** RECORDS SUPPLIED follows **
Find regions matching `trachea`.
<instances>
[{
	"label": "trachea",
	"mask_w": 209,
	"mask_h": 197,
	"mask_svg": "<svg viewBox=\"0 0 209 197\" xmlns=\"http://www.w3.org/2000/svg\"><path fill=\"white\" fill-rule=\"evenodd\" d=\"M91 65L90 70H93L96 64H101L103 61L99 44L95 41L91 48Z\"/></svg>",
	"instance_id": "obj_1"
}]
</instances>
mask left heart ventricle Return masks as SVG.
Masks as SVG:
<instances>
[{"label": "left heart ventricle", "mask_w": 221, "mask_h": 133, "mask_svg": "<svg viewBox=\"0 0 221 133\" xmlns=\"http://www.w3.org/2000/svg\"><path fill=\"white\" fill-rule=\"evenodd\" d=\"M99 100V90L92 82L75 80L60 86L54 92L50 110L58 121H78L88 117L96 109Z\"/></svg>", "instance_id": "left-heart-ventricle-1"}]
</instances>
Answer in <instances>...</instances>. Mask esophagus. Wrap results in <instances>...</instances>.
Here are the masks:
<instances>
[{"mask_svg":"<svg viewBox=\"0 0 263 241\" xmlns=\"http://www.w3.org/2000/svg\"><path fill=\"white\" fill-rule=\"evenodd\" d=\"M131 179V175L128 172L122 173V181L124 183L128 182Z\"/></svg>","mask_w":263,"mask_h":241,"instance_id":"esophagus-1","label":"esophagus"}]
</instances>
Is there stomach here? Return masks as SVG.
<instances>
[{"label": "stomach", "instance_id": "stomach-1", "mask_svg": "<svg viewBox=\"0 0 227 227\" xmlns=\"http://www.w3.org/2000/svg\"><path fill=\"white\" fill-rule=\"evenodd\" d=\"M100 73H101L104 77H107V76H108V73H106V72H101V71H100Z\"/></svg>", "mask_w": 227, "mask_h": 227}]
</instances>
** End of RECORDS SUPPLIED **
** RECORDS SUPPLIED follows **
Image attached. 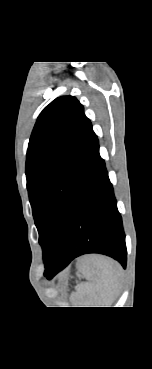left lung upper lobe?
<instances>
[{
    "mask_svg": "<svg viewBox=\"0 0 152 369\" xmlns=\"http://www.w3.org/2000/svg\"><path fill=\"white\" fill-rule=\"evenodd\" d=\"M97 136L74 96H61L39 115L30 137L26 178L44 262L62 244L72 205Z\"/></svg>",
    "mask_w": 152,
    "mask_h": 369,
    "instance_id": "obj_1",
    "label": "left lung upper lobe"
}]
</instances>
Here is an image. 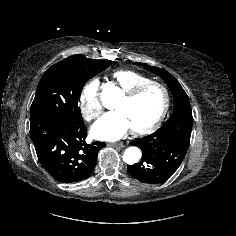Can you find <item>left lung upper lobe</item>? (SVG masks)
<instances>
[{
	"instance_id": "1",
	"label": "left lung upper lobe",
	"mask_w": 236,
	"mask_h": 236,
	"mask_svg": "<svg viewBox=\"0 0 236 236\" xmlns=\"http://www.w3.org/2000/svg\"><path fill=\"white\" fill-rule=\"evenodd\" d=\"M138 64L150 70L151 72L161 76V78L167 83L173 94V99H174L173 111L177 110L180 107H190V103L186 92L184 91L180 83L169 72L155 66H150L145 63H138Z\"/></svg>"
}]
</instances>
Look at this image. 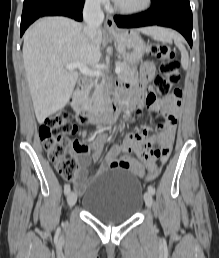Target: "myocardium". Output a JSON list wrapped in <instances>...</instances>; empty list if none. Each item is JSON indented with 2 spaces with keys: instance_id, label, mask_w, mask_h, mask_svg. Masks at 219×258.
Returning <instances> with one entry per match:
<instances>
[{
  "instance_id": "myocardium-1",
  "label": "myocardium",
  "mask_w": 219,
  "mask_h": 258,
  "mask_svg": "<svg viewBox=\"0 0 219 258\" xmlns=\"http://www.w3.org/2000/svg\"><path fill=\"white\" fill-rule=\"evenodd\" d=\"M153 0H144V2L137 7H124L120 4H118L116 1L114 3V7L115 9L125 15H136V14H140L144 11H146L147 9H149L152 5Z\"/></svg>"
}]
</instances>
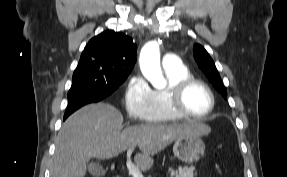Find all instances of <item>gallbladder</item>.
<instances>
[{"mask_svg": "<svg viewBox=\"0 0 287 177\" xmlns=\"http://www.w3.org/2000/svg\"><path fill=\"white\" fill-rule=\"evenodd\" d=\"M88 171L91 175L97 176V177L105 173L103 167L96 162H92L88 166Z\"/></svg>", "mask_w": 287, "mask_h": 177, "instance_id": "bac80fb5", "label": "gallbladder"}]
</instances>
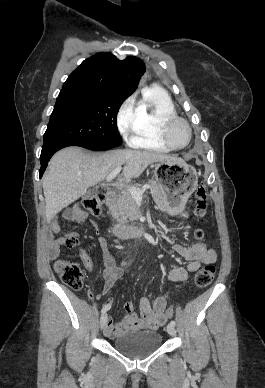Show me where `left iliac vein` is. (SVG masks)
** End of RECORDS SUPPLIED **
** RECORDS SUPPLIED follows **
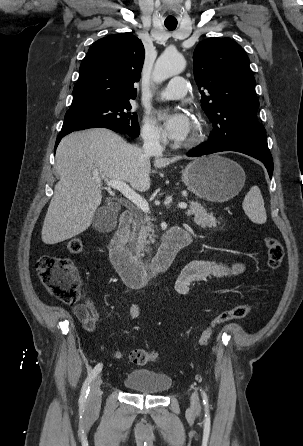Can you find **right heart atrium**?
** End of RECORDS SUPPLIED **
BRIEF:
Using the data above, retype exactly and only the lines from the one containing "Find all instances" up to and including the one containing "Show me where", with no pictures carried over.

THE COMPLETED TASK:
Find all instances of <item>gallbladder</item>.
<instances>
[{"mask_svg": "<svg viewBox=\"0 0 287 177\" xmlns=\"http://www.w3.org/2000/svg\"><path fill=\"white\" fill-rule=\"evenodd\" d=\"M88 171L91 175L97 176V177L105 173L103 167L96 162H92L88 166Z\"/></svg>", "mask_w": 287, "mask_h": 177, "instance_id": "bac80fb5", "label": "gallbladder"}]
</instances>
Show me where `left iliac vein` is. (SVG masks)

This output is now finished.